Thames Water will be installing a new sewer in an Oxfordshire town to help protect homes, businesses and the environment from flooding. The UK water company will create the 185m-long sewer in Lipscombe Place, Carterton, to safely take away the wastewater of properties in the area.
The six-inch diameter sewer, along with a new storage tank for overflows caused during heavy rainfall, will protect residents, some of whom have been affected by flooding in recent years when the existing sewer was overwhelmed by wet weather.
A £500,000 scheme is due to start this month, and expected to finish by early February 2022.
Neil Strudwick, project manager at Thames Water, elaborated: “This important project will strengthen the sewer network in Carterton, helping to protect residents from the devasting effects of sewer flooding.
“As we continue to see the effects of climate change and flash flooding become more frequent, it’s vital we play our part in helping to reduce flood risk, alongside partners such as local authorities and the Environment Agency.”

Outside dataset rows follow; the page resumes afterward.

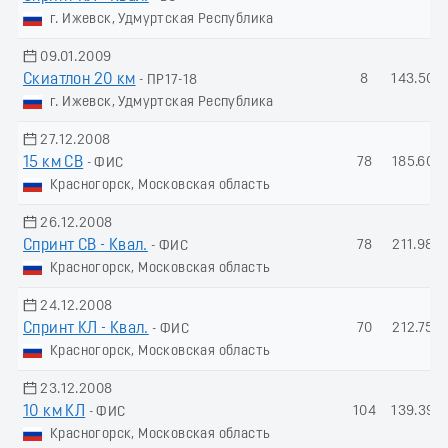
г. Ижевск, Удмуртская Республика
09.01.2009
Скиатлон 20 км
8
143.50
- ПР17-18
г. Ижевск, Удмуртская Республика
27.12.2008
15 км СВ
78
185.60
- ФИС
Красногорск, Московская область
26.12.2008
Спринт СВ - Квал.
78
211.98
- ФИС
Красногорск, Московская область
24.12.2008
Спринт КЛ - Квал.
70
212.75
- ФИС
Красногорск, Московская область
23.12.2008
10 км КЛ
104
139.39
- ФИС
Красногорск, Московская область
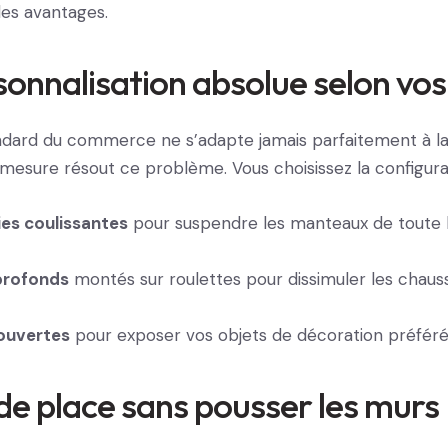
les avantages.
onnalisation absolue selon vos
ndard du commerce ne s’adapte jamais parfaitement à la
r mesure résout ce problème. Vous choisissez la configurat
es coulissantes
pour suspendre les manteaux de toute l
 profonds
montés sur roulettes pour dissimuler les chauss
ouvertes
pour exposer vos objets de décoration préféré
de place sans pousser les murs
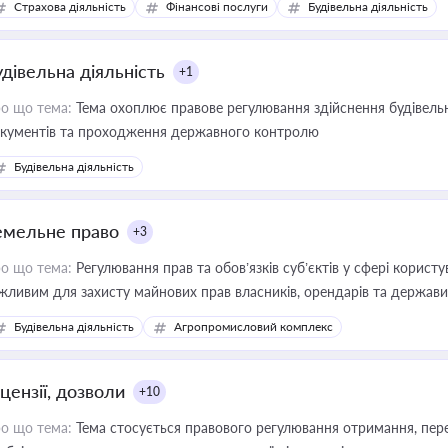
Страхова діяльність
Фінансові послуги
Будівельна діяльність
иватизації, оренди державного майна, корпоративних угод і перевірки
удівельна діяльність
+1
о що тема:
Тема охоплює правове регулювання здійснення будівельн
кументів та проходження державного контролю
Будівельна діяльність
емельне право
+3
о що тема:
Регулювання прав та обов’язків суб’єктів у сфері корист
жливим для захисту майнових прав власників, орендарів та держави
сурсами
Будівельна діяльність
Агропромисловий комплекс
цензії, дозволи
+10
о що тема:
Тема стосується правового регулювання отримання, пере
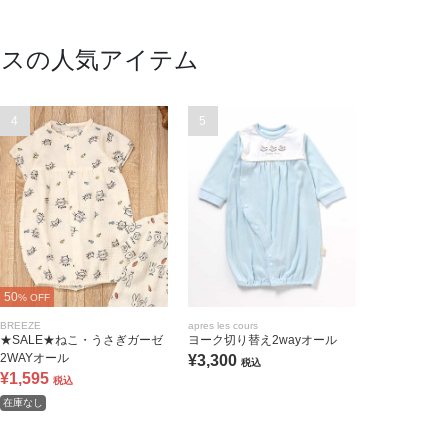
レスの人気アイテム
4
5
50
% OFF
BREEZE
apres les cours
★SALE★ねこ・うさぎガーゼ
ヨーク切り替え2wayオール
2WAYオール
¥3,300
税込
¥1,595
税込
在庫なし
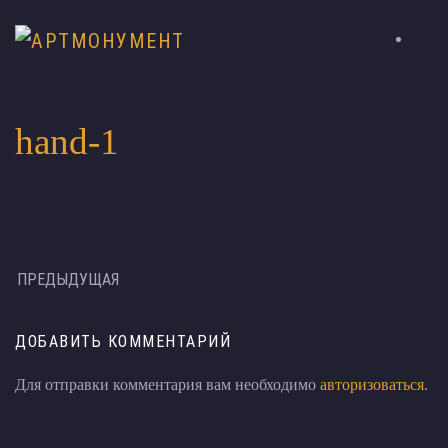
hand-1
ПРЕДЫДУЩАЯ
ДОБАВИТЬ КОММЕНТАРИЙ
Для отправки комментария вам необходимо
авторизоваться
.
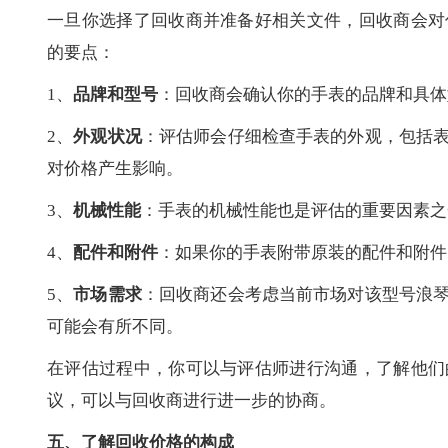
一旦你选择了回收商并准备好相关文件，回收商会对
的要点：
1、
品牌和型号
：回收商会确认你的手表的品牌和具体
2、
外观状况
：评估师会仔细检查手表的外观，包括
对价格产生影响。
3、
机械性能
：手表的机械性能也是评估的重要因素之
4、
配件和附件
：如果你的手表附带原装的配件和附件
5、
市场需求
：回收商还会考虑当前市场对该型号浪
可能会有所不同。
在评估过程中，你可以与评估师进行沟通，了解他们
议，可以与回收商进行进一步的协商。
五、了解回收价格的构成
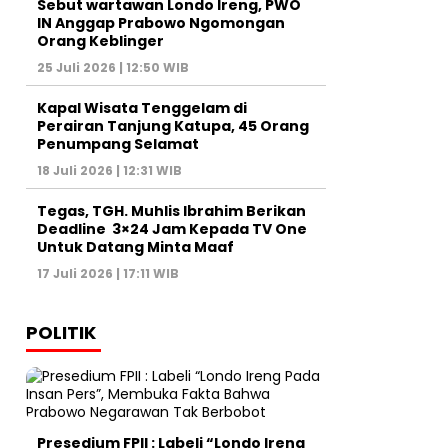
Sebut wartawan Londo Ireng, PWO
IN Anggap Prabowo Ngomongan
Orang Keblinger
25 Juli 2026 | 12:50 WIB
Kapal Wisata Tenggelam di
Perairan Tanjung Katupa, 45 Orang
Penumpang Selamat
18 Juli 2026 | 12:31 WIB
Tegas, TGH. Muhlis Ibrahim Berikan
Deadline 3×24 Jam Kepada TV One
Untuk Datang Minta Maaf
17 Juli 2026 | 17:11 WIB
POLITIK
Presedium FPII : Labeli “Londo Ireng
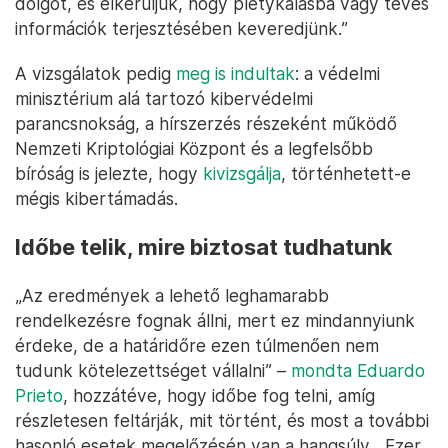
dolgot, és elkerüljük, hogy pletykálásba vagy téves
információk terjesztésében keveredjünk.”
A vizsgálatok pedig
meg is indultak
: a védelmi
minisztérium alá tartozó kibervédelmi
parancsnokság, a hírszerzés részeként működő
Nemzeti Kriptológiai Központ és a legfelsőbb
bíróság is jelezte, hogy
kivizsgálja
, történhetett-e
mégis kibertámadás.
Időbe telik, mire biztosat tudhatunk
„Az eredmények a lehető leghamarabb
rendelkezésre fognak állni, mert ez mindannyiunk
érdeke, de a határidőre ezen túlmenően nem
tudunk kötelezettséget vállalni” –
mondta Eduardo
Prieto
, hozzátéve, hogy időbe fog telni, amíg
részletesen feltárják, mit történt, és most a további
hasonló esetek megelőzésén van a hangsúly. „Ezer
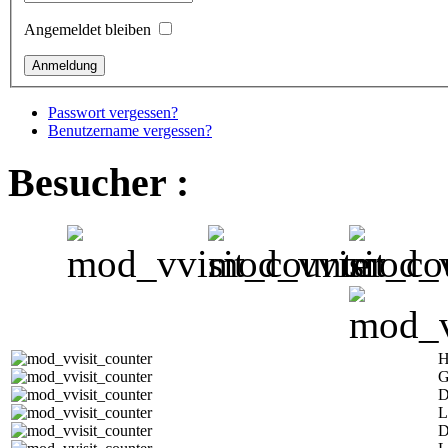
Angemeldet bleiben
Passwort vergessen?
Benutzername vergessen?
Besucher :
H
G
D
L
D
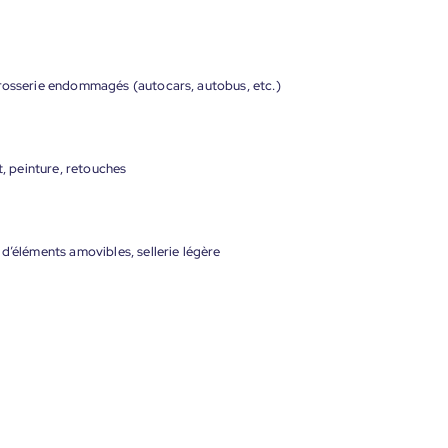
rrosserie endommagés (autocars, autobus, etc.)
t, peinture, retouches
d’éléments amovibles, sellerie légère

Unprecedented levels of rainfall have hit parts of the country this year, leading to flooded roads and properties and causing the sewer network to be overwhelmed by the sheer volume of water. Thames Water is currently working to strengthen the network across London and the Thames Valley to lessen the impact of storms and heavy rainfall.
In Oxfordshire, this includes upgrading sewage works in Oxford, Witney and Faringdon, as well as installing 1,000m of leak-proof lining into sewers in Standlake and 280m in Tackley to prevent groundwater getting into the system.
The company has also started to roll out 125 extra vehicles to its road fleet to help manage with any issues, and invested in its call centre so consumers find it easier to contact and report any flooding problems.